Ryan Carpenter is a big part of the answer.

Carpenter, the Blackhawks’ overlooked summer free-agent -addition, has proved to be a surprisingly versatile and notable part of this team even at even strength, centering Patrick Kane a fair amount. 

But on the penalty kill, he has been pretty close to a savior.

The 29-year-old center has averaged 2 minutes, 26 seconds of 4-on-5 ice time per game, ranking 14th among all forwards. He’s also by far the Hawks’ team leader in that category.

“Previously on PKs, I would only play once, [because] we’d probably rotate six to eight guys,” Carpenter said Sunday. “Seems like we play four or five or six guys a night now, at least on the forward side, so sometimes I start it and go back out there again, maybe play a minute on the PK.”

“You get in such a rhythm, you’re not really thinking — and sometimes when you’re overthinking, that’s when you make mistakes.
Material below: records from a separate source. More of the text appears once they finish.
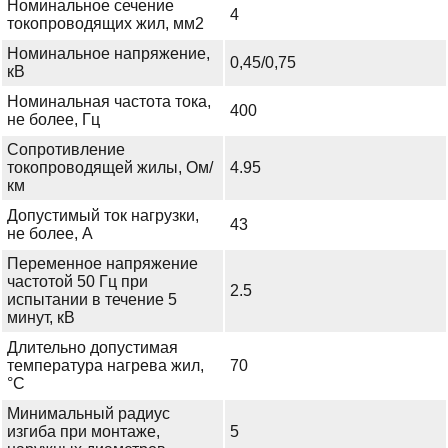
Номинальное сечение
4
токопроводящих жил, мм2
Номинальное напряжение,
0,45/0,75
кВ
Номинальная частота тока,
400
не более, Гц
Сопротивление
токопроводящей жилы, Ом/
4.95
км
Допустимый ток нагрузки,
43
не более, А
Переменное напряжение
частотой 50 Гц при
2.5
испытании в течение 5
минут, кВ
Длительно допустимая
температура нагрева жил,
70
°С
Минимальный радиус
изгиба при монтаже,
5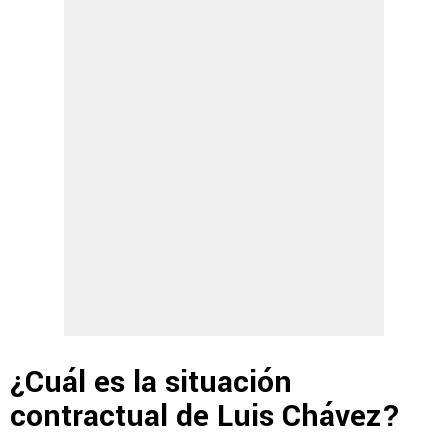
¿Cuál es la situación
contractual de Luis Chávez?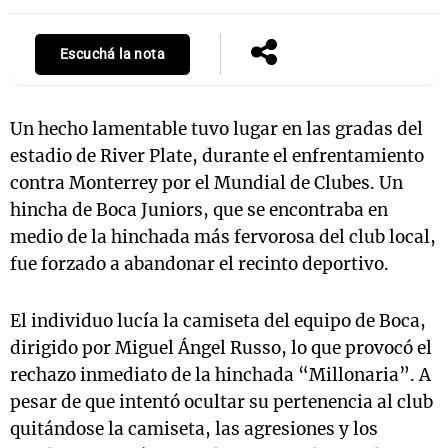
Escuchá la nota
Un hecho lamentable tuvo lugar en las gradas del
estadio de River Plate, durante el enfrentamiento
contra Monterrey por el Mundial de Clubes. Un
hincha de Boca Juniors, que se encontraba en
medio de la hinchada más fervorosa del club local,
fue forzado a abandonar el recinto deportivo.
El individuo lucía la camiseta del equipo de Boca,
dirigido por Miguel Ángel Russo, lo que provocó el
rechazo inmediato de la hinchada “Millonaria”. A
pesar de que intentó ocultar su pertenencia al club
quitándose la camiseta, las agresiones y los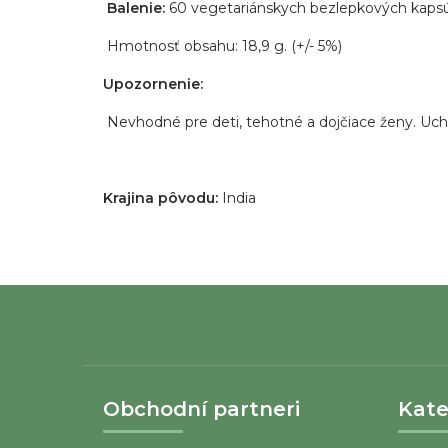
Balenie:
60 vegetariánskych bezlepkových kapsú
Hmotnosť obsahu: 18,9 g. (+/- 5%)
Upozornenie:
Nevhodné pre deti, tehotné a dojčiace ženy. Uc
Krajina pôvodu:
India
Z
á
p
ä
Obchodní partneri
Kate
t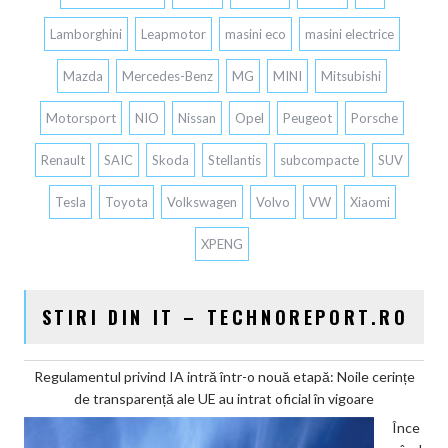
Lamborghini
Leapmotor
masini eco
masini electrice
Mazda
Mercedes-Benz
MG
MINI
Mitsubishi
Motorsport
NIO
Nissan
Opel
Peugeot
Porsche
Renault
SAIC
Skoda
Stellantis
subcompacte
SUV
Tesla
Toyota
Volkswagen
Volvo
VW
Xiaomi
XPENG
STIRI DIN IT – TECHNOREPORT.RO
Regulamentul privind IA intră într-o nouă etapă: Noile cerințe
de transparență ale UE au intrat oficial în vigoare
Înce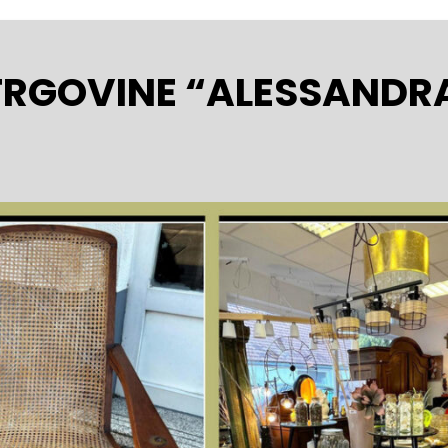
TRGOVINE “ALESSANDR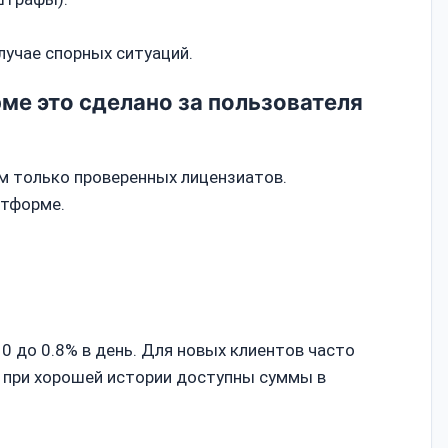
лучае спорных ситуаций.
ме это сделано за пользователя
м только проверенных лицензиатов.
атформе.
 0 до 0.8% в день. Для новых клиентов часто
м при хорошей истории доступны суммы в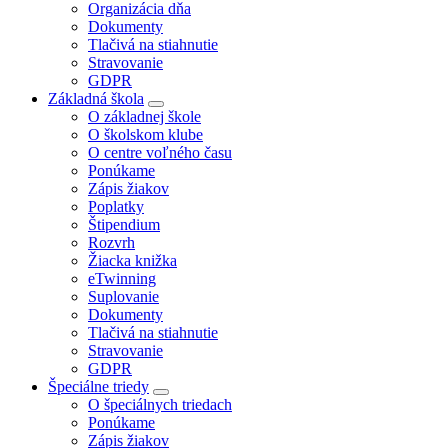
Organizácia dňa
Dokumenty
Tlačivá na stiahnutie
Stravovanie
GDPR
Základná škola
O základnej škole
O školskom klube
O centre voľného času
Ponúkame
Zápis žiakov
Poplatky
Štipendium
Rozvrh
Žiacka knižka
eTwinning
Suplovanie
Dokumenty
Tlačivá na stiahnutie
Stravovanie
GDPR
Špeciálne triedy
O špeciálnych triedach
Ponúkame
Zápis žiakov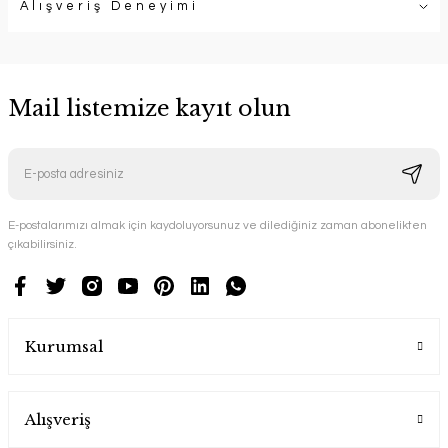
Alışveriş Deneyimi
Mail listemize kayıt olun
E-postalarımızı almak için kaydoluyorsunuz ve dilediğiniz zaman abonelikten
çıkabilirsiniz.
Kurumsal
Alışveriş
When you can just get in a groove, your instincts take over.”

Carpenter was used as a penalty killer with the Golden Knights, his former team, but not nearly to this extent. 

With the Hawks, he has become the de facto leader of the PK, and his arrival has coincided with the unit’s incredible turnaround: from 31st in the league last year with a pathetic 72.7 percent kill rate, to an 81.7 percent kill rate and No. 12 ranking this season.

Before Sunday’s game, Carpenter broke down the strategies the unit has employed so successfully,

“It starts with coaching and them relaying the game plan, and us just communicating how we want to take away every team’s certain weapons,” he said. “That’s what you’re trying to usually focus on: you want to limit their touches and make other guys find a way to beat you.”

“Sometimes it’s a guy on the point. Sometimes it’s a guy in that [Alex] Ovechkin spot with a heck of a one-timer, like [Patrik] Laine tonight. Sometimes there are guys on the ‘pop,’ in that middle spot. Sometimes it’s a net-front guy. It changes every night who their top guys are, but you want to just do a good job of pressuring them and being detailed.”

Carpenter was also keen to note that the Hawks have their two goaltenders to thank for their PK improvement: Robin Lehner and Corey Crawford’s combined .883 short-handed save percentage ranks fifth among the 31 teams.

Adding to the tactical complexity is that Lehner prefers clean sight lines toward the shots headed his way.

So the Hawks have structured their PK around that, too. 

Despite conceding the 12th-fewest shot attempts per minute of 4-on-5 play, they let 58.7 percent of those attempts end up on goal, the seventh-highest rate in the league. 

“He may want a shot to come from a certain area, so we make sure we keep it to the outside or make sure we do a good job of boxing out,” Carpenter said. “Sometimes you give up shots but they’re not as harmful as a grade-A shot in front of the net.”

The PK has admittedly dipped over the last couple of weeks, in tune with the team’s overall performance.

Entering Sunday, the Hawks had killed just 15 of 21 opponent opportunities, a 71.4 percent rate, over the last six games.

That’s basically the rate at which they played all of 2018-19, though.

That it’s now seen as a dip says a lot about the Hawks’ out-of-the-blue confidence and quality on the penalty-killing unit.